ベルが来るなんてたまったもんじゃない。生きて帰られなくなる怖い耐えられない。内容にもよるけれど、彼らは暗殺部隊。任務内容は暗殺が主だ。この日本でふうきあの私が暗殺は出来ない。日本の殺し屋なら社会的抹殺くらいしか出来ないが、一応聞いてみる。


「高重幸人って人間を探し出す」

「............は?マーモンの粘写で終わるじゃん」

「その赤ん坊がやっても出なかったらしいよ」


飾りの鼻水だね、と言う恭弥にそっと頷いた。
カコン、鹿威しの音は和を感じて温かみを感じると言うのに、高重幸人を探せないとシバかれる、と想像しただけで悪寒が私の体内をブルりとさせた。恭弥からプレゼントとして貰った万年筆を握り、紙へと文字を書くが、毎度思うのはとにかく滑らかな書き心地である。この万年筆を使えば、他の万年筆もボールペンも嫌気がさす。ちなみに外用にも買ってもらったので基本的には万年筆でしか書かない。
そんな自慢の万年筆で"高重幸人"とメモをする。

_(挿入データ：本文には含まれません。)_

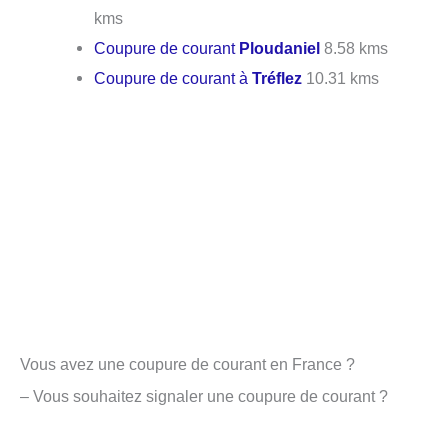
kms
Coupure de courant
Ploudaniel
8.58 kms
Coupure de courant à
Tréflez
10.31 kms
Vous avez une coupure de courant en France ?
– Vous souhaitez signaler une coupure de courant ?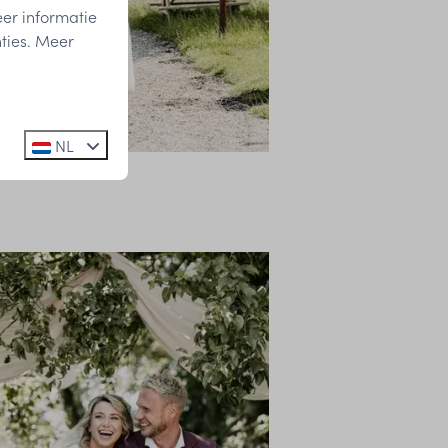
er informatie
ties. Meer
NL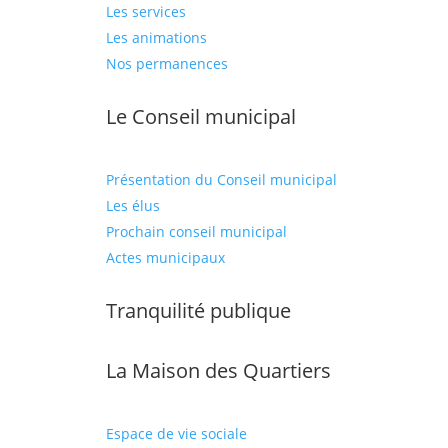
Les services
Les animations
Nos permanences
Le Conseil municipal
Présentation du Conseil municipal
Les élus
Prochain conseil municipal
Actes municipaux
Tranquilité publique
La Maison des Quartiers
Espace de vie sociale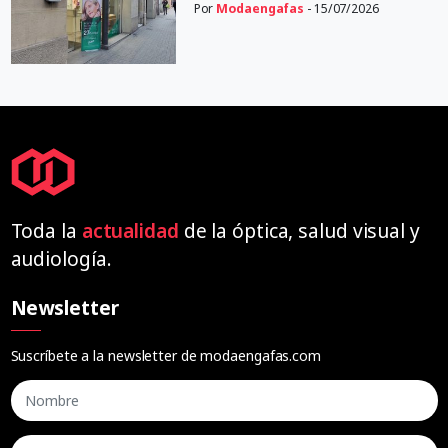
Por
Modaengafas
- 15/07/2026
Toda la
actualidad
de la óptica, salud visual y
audiología.
Newsletter
Suscríbete a la newsletter de modaengafas.com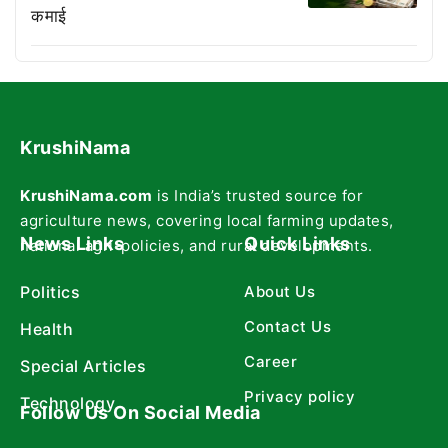
कमाई
KrushiNama
KrushiNama.com
is India’s trusted source for
agriculture news, covering local farming updates,
News Links
Quick Links
national agri-policies, and rural developments.
Politics
About Us
Contact Us
Health
Career
Special Articles
Privacy policy
Technology
Follow Us On Social Media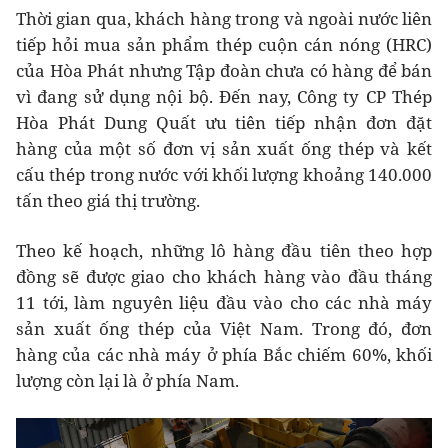
Thời gian qua, khách hàng trong và ngoài nước liên
tiếp hỏi mua sản phẩm thép cuộn cán nóng (HRC)
của Hòa Phát nhưng Tập đoàn chưa có hàng để bán
vì đang sử dụng nội bộ. Đến nay, Công ty CP Thép
Hòa Phát Dung Quất ưu tiên tiếp nhận đơn đặt
hàng của một số đơn vị sản xuất ống thép và kết
cấu thép trong nước với khối lượng khoảng 140.000
tấn theo giá thị trường.
Theo kế hoạch, những lô hàng đầu tiên theo hợp
đồng sẽ được giao cho khách hàng vào đầu tháng
11 tới, làm nguyên liệu đầu vào cho các nhà máy
sản xuất ống thép của Việt Nam. Trong đó, đơn
hàng của các nhà máy ở phía Bắc chiếm 60%, khối
lượng còn lại là ở phía Nam.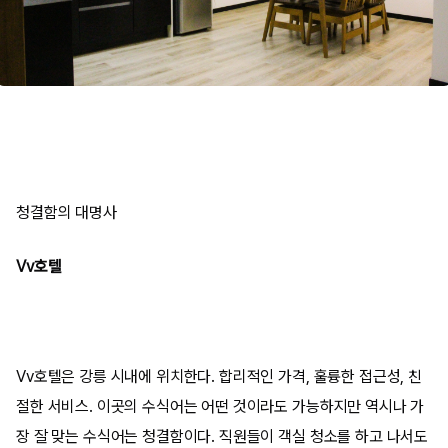
청결함의 대명사
Vv호텔
Vv호텔은 강릉 시내에 위치한다. 합리적인 가격, 훌륭한 접근성, 친
절한 서비스. 이곳의 수식어는 어떤 것이라도 가능하지만 역시나 가
장 잘 맞는 수식어는 청결함이다. 직원들이 객실 청소를 하고 나서도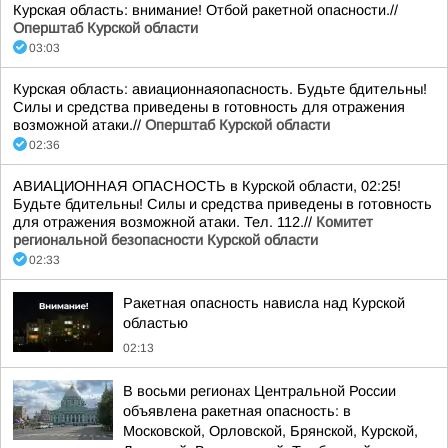
Курская область: внимание! Отбой ракетной опасности.//
Оперштаб Курской области
03:03
Курская область: авиационнаяопасность. Будьте бдительны!
Силы и средства приведены в готовность для отражения
возможной атаки.//
Оперштаб Курской области
02:36
АВИАЦИОННАЯ ОПАСНОСТЬ в Курской области, 02:25!
Будьте бдительны! Силы и средства приведены в готовность
для отражения возможной атаки. Тел. 112.//
Комитет
региональной безопасности Курской области
02:33
Ракетная опасность нависла над Курской
областью
02:13
В восьми регионах Центральной России
объявлена ракетная опасность: в
Московской, Орловской, Брянской, Курской,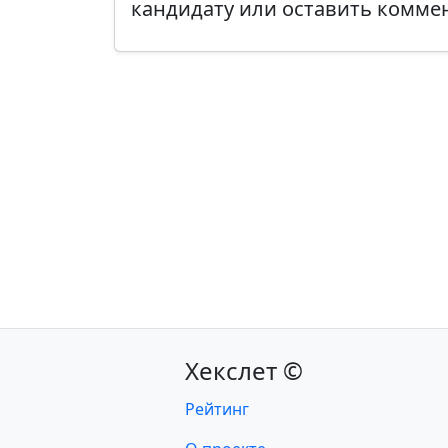
кандидату или оставить комме
Хекслет ©
Рейтинг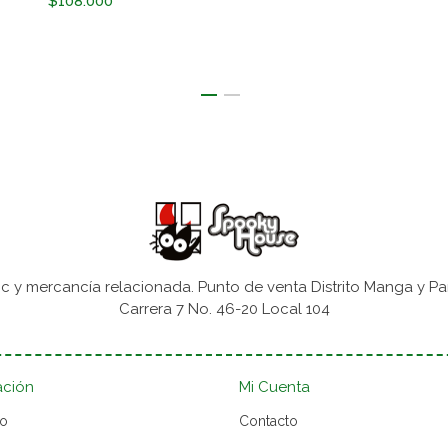
$108.000
 y mercancía relacionada. Punto de venta Distrito Manga y Pa
Carrera 7 No. 46-20 Local 104
ación
Mi Cuenta
to
Contacto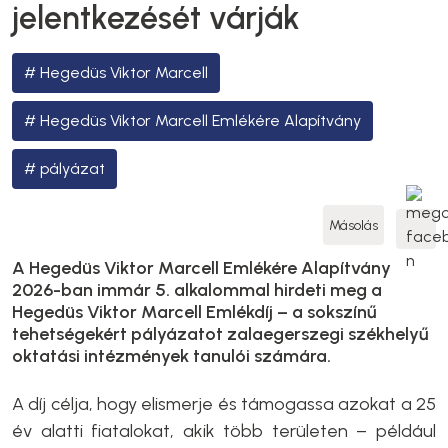
jelentkezését várják
Hegedüs Viktor Marcell
Hegedüs Viktor Marcell Emlékére Alapítvány
pályázat
Másolás
A Hegedüs Viktor Marcell Emlékére Alapítvány
2026-ban immár 5. alkalommal hirdeti meg a
Hegedüs Viktor Marcell Emlékdíj – a sokszínű
tehetségekért pályázatot zalaegerszegi székhelyű
oktatási intézmények tanulói számára.
A díj célja, hogy elismerje és támogassa azokat a 25
év alatti fiatalokat, akik több területen – például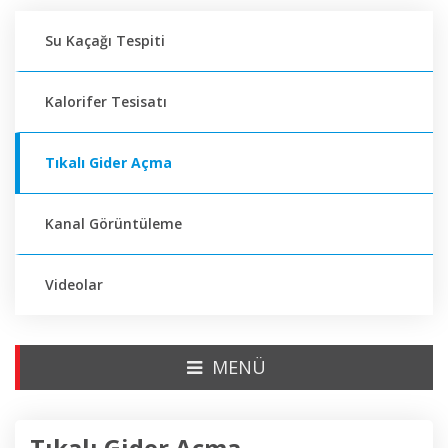
Su Kaçağı Tespiti
Kalorifer Tesisatı
Tıkalı Gider Açma
Kanal Görüntüleme
Videolar
MENÜ
Tıkalı Gider Açma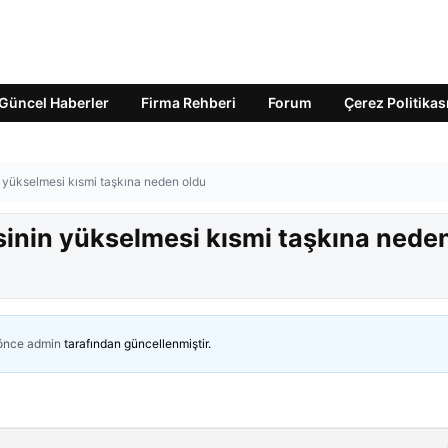
Güncel Haberler
Firma Rehberi
Forum
Çerez Politikas
n yükselmesi kısmi taşkına neden oldu
sinin yükselmesi kısmi taşkına nede
 önce
admin
tarafından güncellenmiştir.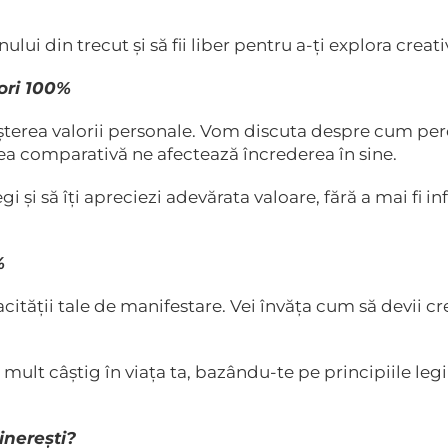
lui din trecut și să fii liber pentru a-ți explora creati
ori 100%
șterea valorii personale. Vom discuta despre cum per
atea comparativă ne afectează încrederea în sine.
legi și să îți apreciezi adevărata valoare, fără a mai fi i
%
pacității tale de manifestare. Vei învăța cum să devii c
mult câștig în viața ta, bazându-te pe principiile legii
inerești?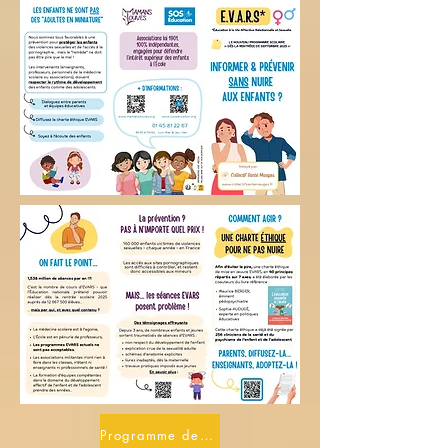
Programme de l'éducation nationale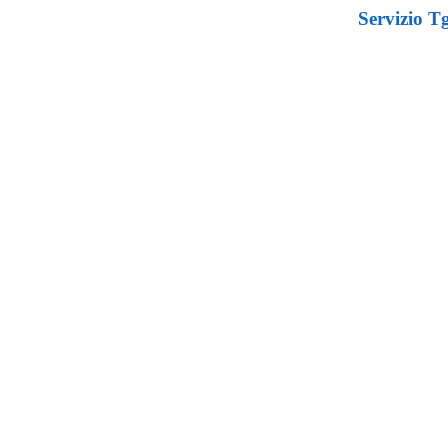
Servizio Tg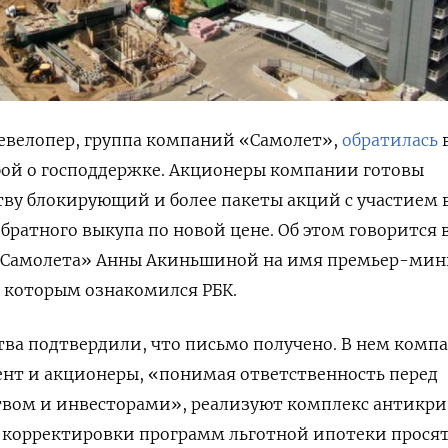
евелопер, группа компаний «Самолет»,
обратилась
бой о господдержке. Акционеры компании готовы
тву блокирующий и более пакеты акций с участием 
братного выкупа по новой цене. Об этом говорится 
«Самолета» Анны Акиньшиной на имя премьер-мин
 которым ознакомился РБК.
тва подтвердили, что письмо получено. В нем комп
нт и акционеры, «понимая ответственность перед
твом и инвесторами», реализуют комплекс антикр
х корректировки программ льготной ипотеки прося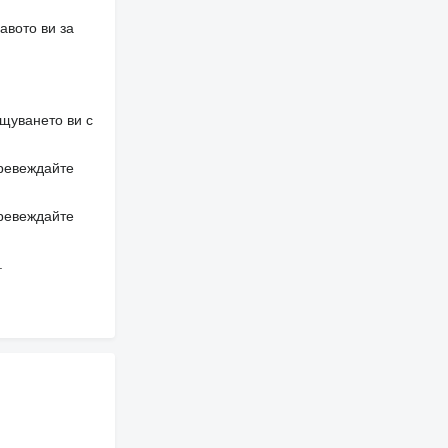
авото ви за
щуването ви с
превеждайте
превеждайте
.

私はマーモンみたいに出来ないけれど、行動すれば何とかなる。しかしこの人が何かしたのだろうか。恭弥の目を見つめてみると、切れ長の黒い目がニヤリと笑った気がする。


「何したと、思う?」

「......さあ?」

「ヴァリアーに潜入して彼らの情報を流そうとしてる」


その言葉に思わず笑いそうになった。
ヴァリアーともあろう組織に入り込んで挙句に情報横流しなんて命知らずにも程がある。それにその姿はまるで降谷さんを思い出させるが、降谷さんがいる組織程頭の悪い軍団でもない。なんと愉快だろうか。 あはは、と零れた笑いに恭弥も喉の奥をくつくつとさせた。そうなればすぐにでも探して始末してもらいましょう。


「彼が日本にいる場合は僕達が咬み殺せばいい」

「じゃあ咬み殺し次第、ヴァリアーに引き渡すとしますか」


すぐ様パソコンに高重幸人の情報を入れていく。
この案件は人探しに長けてる人間へと任せれば1番早い。データベースへとアクセスをし、住所を割り出し彼の持つスマホデータも序でに削除しておこうか。色々と頭の中で考えを巡らせた。